TASK REQUIREMENTS: Retype every line from the start of the entries below down to the line with "projekt rodinného domu", both ends included; skip the pictures.
THE INPUT section start
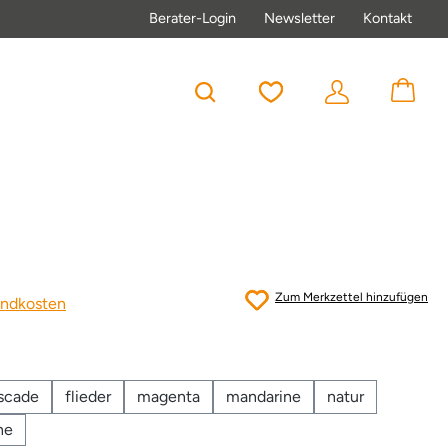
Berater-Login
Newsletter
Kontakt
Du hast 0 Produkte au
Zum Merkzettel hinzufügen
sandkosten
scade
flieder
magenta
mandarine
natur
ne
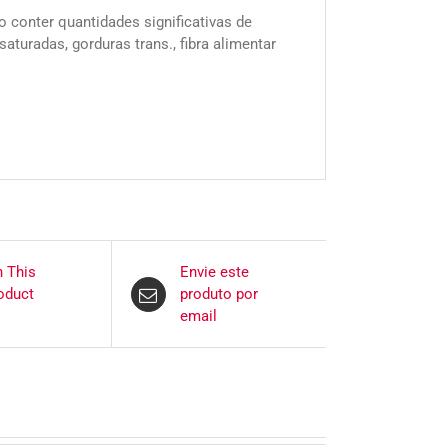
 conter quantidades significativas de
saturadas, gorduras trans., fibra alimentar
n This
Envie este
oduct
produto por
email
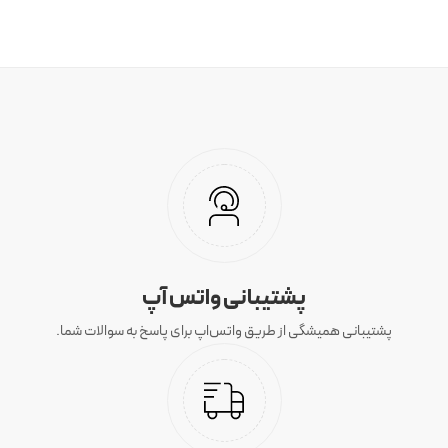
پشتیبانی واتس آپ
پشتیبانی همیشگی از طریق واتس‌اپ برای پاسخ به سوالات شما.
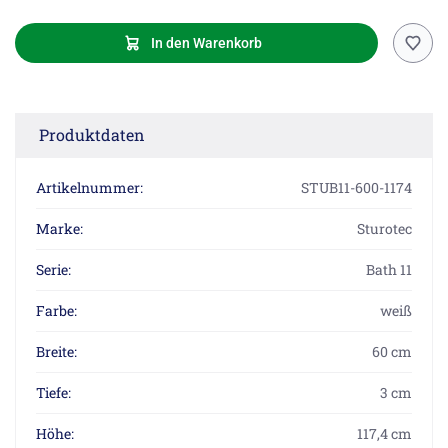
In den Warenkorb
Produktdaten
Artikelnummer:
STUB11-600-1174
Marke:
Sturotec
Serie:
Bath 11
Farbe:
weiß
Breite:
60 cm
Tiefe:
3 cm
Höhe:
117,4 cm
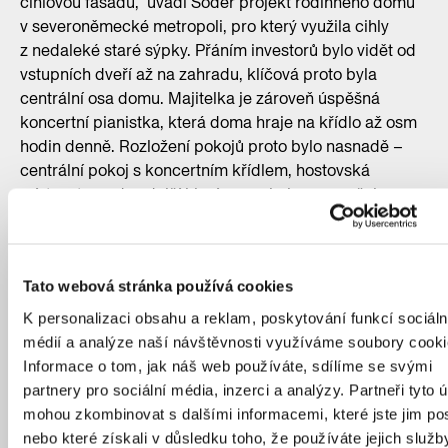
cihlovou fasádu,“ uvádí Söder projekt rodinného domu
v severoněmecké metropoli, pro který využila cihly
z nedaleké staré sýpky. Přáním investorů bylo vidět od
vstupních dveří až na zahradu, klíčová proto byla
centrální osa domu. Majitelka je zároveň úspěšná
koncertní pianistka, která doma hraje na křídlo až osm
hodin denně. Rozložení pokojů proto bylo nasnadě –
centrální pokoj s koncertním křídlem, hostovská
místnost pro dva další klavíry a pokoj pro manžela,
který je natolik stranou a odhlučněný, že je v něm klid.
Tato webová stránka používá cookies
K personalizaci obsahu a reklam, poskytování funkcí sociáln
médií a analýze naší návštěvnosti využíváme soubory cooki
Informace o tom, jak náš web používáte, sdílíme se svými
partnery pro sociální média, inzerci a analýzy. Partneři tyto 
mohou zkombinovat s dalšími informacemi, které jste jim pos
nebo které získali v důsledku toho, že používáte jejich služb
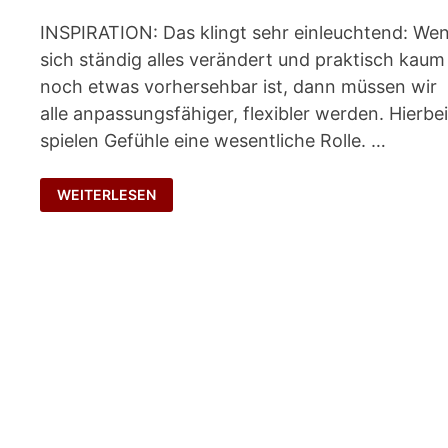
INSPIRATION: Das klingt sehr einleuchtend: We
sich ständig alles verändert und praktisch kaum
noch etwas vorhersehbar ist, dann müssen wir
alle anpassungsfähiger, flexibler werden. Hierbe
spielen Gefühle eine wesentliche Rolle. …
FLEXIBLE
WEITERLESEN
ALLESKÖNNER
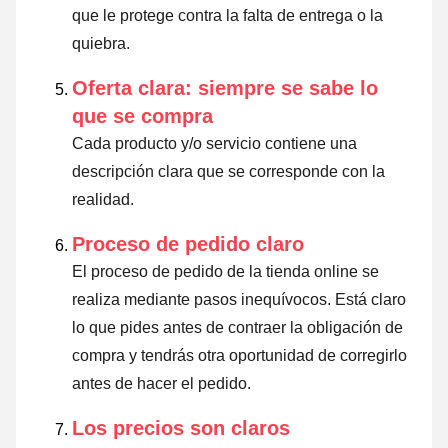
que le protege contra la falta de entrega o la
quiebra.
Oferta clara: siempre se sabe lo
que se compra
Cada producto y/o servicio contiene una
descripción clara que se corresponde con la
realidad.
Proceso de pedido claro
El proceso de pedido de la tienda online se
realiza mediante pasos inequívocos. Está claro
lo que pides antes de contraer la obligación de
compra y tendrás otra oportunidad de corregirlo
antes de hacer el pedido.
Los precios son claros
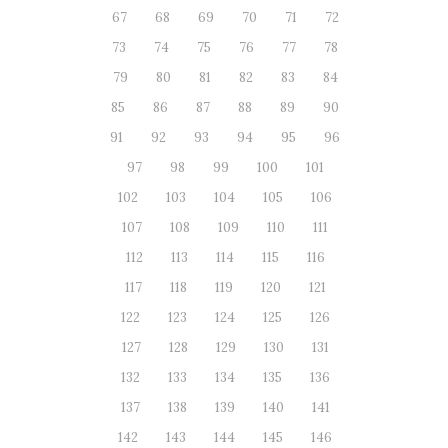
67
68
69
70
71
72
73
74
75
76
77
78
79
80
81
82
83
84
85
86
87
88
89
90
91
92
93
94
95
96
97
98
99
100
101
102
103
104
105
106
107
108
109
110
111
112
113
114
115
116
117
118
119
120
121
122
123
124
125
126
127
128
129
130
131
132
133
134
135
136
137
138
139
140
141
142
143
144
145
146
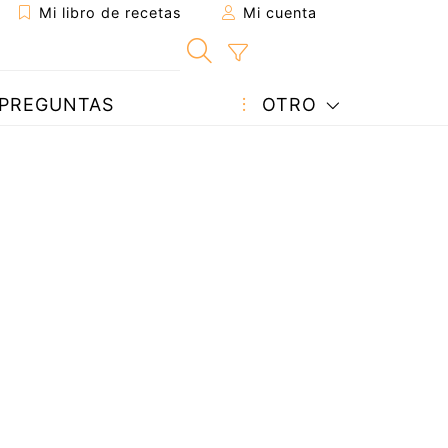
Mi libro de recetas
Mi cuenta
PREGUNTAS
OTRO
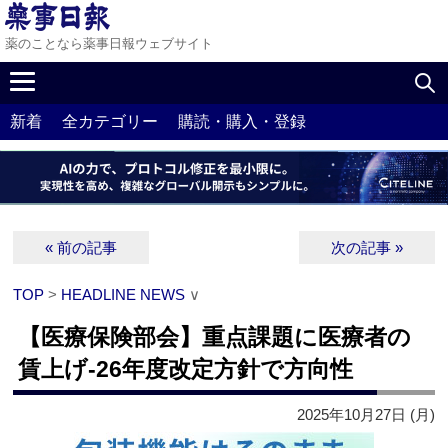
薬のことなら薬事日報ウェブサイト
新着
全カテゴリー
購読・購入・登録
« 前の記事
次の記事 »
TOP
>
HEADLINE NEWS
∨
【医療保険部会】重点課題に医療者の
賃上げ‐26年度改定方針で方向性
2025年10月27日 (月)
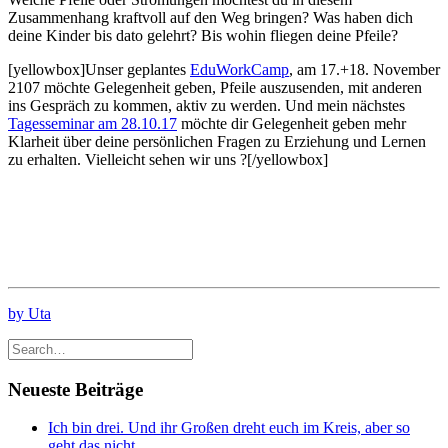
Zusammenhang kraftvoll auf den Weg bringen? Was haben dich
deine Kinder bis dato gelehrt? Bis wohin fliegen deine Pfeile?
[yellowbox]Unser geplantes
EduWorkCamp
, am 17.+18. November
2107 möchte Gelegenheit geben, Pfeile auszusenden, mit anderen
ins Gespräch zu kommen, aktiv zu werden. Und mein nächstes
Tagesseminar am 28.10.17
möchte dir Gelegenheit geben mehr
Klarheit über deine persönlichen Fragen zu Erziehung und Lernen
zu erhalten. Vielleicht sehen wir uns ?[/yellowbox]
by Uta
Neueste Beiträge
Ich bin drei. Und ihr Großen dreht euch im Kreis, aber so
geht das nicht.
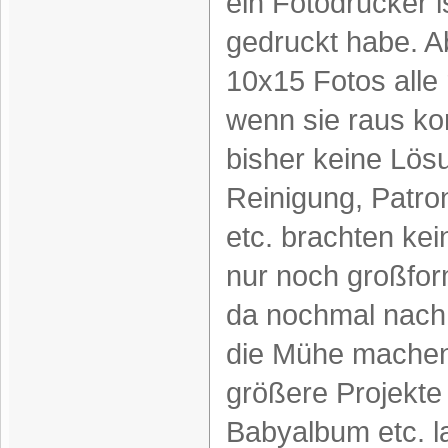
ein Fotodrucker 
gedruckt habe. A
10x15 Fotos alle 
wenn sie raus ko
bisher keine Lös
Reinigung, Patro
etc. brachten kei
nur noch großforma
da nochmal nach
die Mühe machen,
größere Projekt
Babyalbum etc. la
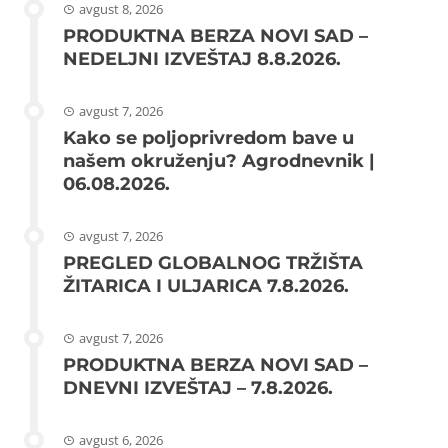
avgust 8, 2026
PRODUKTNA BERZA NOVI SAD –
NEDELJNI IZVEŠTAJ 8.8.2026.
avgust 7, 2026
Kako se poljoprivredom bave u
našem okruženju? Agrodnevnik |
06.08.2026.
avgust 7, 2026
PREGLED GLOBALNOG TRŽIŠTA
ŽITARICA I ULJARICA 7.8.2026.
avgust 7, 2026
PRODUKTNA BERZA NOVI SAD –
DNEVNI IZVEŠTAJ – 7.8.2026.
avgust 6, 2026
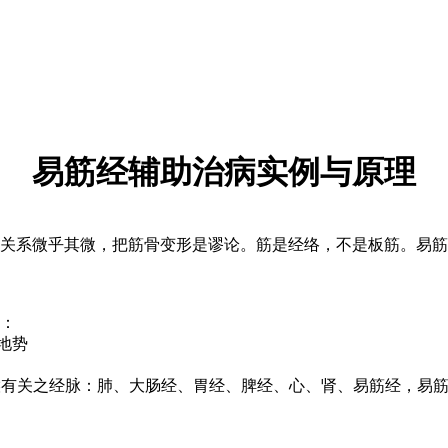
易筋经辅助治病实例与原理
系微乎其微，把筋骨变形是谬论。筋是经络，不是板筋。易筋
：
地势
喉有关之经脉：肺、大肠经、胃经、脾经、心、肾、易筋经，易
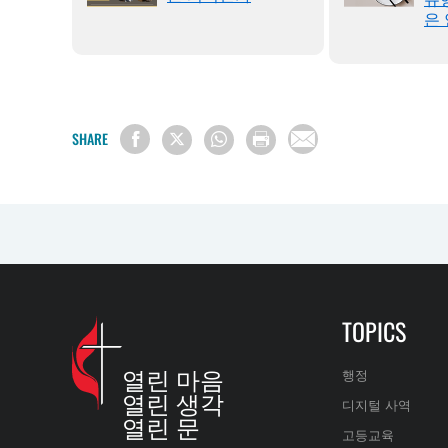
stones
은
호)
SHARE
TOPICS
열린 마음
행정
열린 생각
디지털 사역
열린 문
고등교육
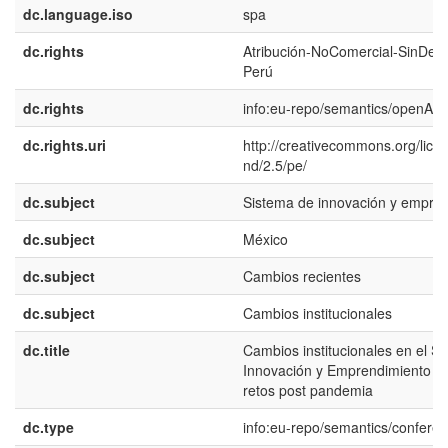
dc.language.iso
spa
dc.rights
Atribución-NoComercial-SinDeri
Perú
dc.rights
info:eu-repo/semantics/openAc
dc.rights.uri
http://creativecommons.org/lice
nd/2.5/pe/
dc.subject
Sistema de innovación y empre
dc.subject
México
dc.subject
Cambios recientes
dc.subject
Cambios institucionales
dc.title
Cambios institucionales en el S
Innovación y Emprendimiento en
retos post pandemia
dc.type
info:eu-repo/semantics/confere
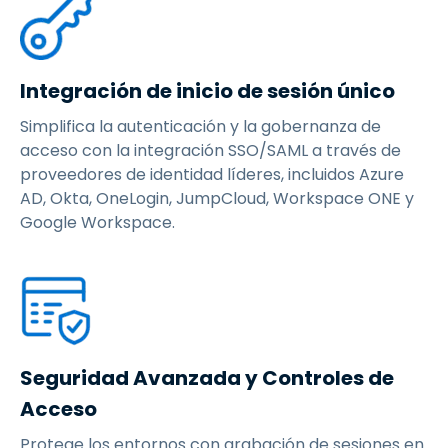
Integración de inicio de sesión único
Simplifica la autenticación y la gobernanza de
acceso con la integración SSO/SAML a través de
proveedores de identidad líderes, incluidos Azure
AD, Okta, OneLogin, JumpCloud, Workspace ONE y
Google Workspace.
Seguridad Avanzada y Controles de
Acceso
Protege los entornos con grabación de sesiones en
THE INPUT section end
OUTPUT FOR THIS EXERCISE:
Berater-Login
Newsletter
Kontakt
Du hast 0 Produkte au
Zum Merkzettel hinzufügen
sandkosten
scade
flieder
magenta
mandarine
natur
ne
 conter quantidades significativas de
saturadas, gorduras trans., fibra alimentar
n This
Envie este
oduct
produto por
email
پشتیبانی واتس آپ
پشتیبانی همیشگی از طریق واتس‌اپ برای پاسخ به سوالات شما.
In den Warenkorb
Produktdaten
Artikelnummer:
STUB11-600-1174
Marke:
Sturotec
Serie:
Bath 11
Farbe:
weiß
Breite:
60 cm
Tiefe:
3 cm
Höhe:
117,4 cm
cihlovou fasádu,“ uvádí Söder projekt rodinného domu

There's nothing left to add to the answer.